The progressing expansion of the electric vehicle market and huge expectations about future growth have prompted massive EV-related investments in the U.S. Aside from new EV factories and a small tsunami of EV battery factories, there is also a significant wave of new EV charging equipment factories coming right now, an analysis of Department of Energy data shows.
The DOE’s Vehicle Technologies Office highlights that since 2021, manufacturers have announced more than $500 million in EV charger investments. This includes all types of electric vehicle charging equipment, including Level 2 AC charging points, DC fast chargers and some wireless charging systems (but those are still rare.)
The list of new plants (either announced, under construction, or in the pipeline) already includes more than 40 sites. We can see a visualization of the investments thanks to the DOE’s Building America’s Clean Energy Future website, which generates interesting maps:
Announced American-Made EV Charger Investments as of September 2023
The report says that these investments will create more than 3,000 new jobs. As we understand, that’s only for the manufacturing sites, while many more new jobs will be created to install and maintain the equipment.

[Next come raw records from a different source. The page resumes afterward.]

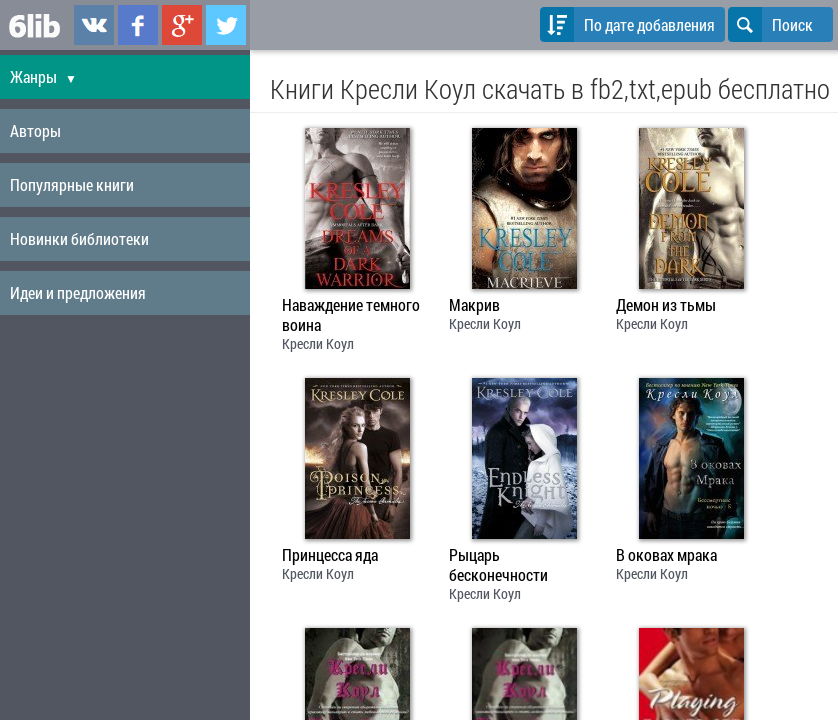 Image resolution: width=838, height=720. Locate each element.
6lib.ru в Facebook (138, 25)
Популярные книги (72, 184)
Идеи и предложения (78, 292)
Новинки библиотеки (79, 238)
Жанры (43, 76)
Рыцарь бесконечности (498, 565)
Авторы (35, 130)
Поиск (770, 24)
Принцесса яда (330, 555)
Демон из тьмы (666, 305)
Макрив (474, 305)
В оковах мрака (666, 555)
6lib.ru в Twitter (226, 25)
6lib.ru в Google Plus (182, 25)
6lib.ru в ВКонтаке (94, 25)
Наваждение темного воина (351, 315)
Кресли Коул (318, 343) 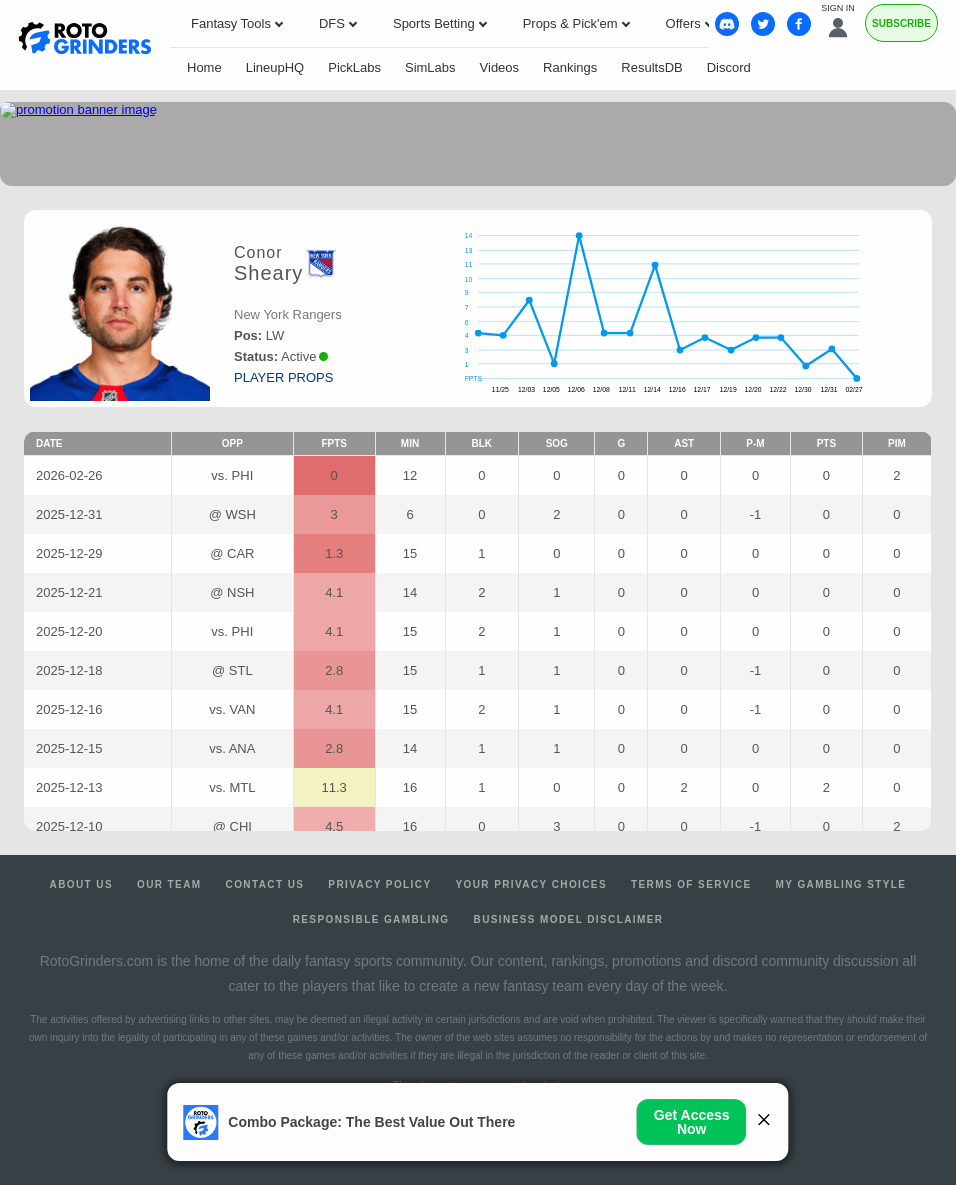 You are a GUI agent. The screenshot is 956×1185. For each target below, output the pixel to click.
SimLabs (430, 67)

The entire EV charging market is at a special point right now, because aside from the growing sales of electric vehicles, the industry is preparing for a major switch to a new dominant charging standard in North America: the Tesla-developed NACS, which will be standardized by SAE.
At some point in the future, NACS will replace other charging systems for light-duty electric vehicles (J1772 for AC charging, CCS1 for DC charging, and older CHAdeMO for DC charging), covering all scenarios in a single plug.
This means that all the manufacturers and all the new factories must develop new products, though they will be temporarily supporting the existing charging standards. But all of this is proof of how the electric vehicle revolution is going to mean more to America’s economy than just new choices in cars.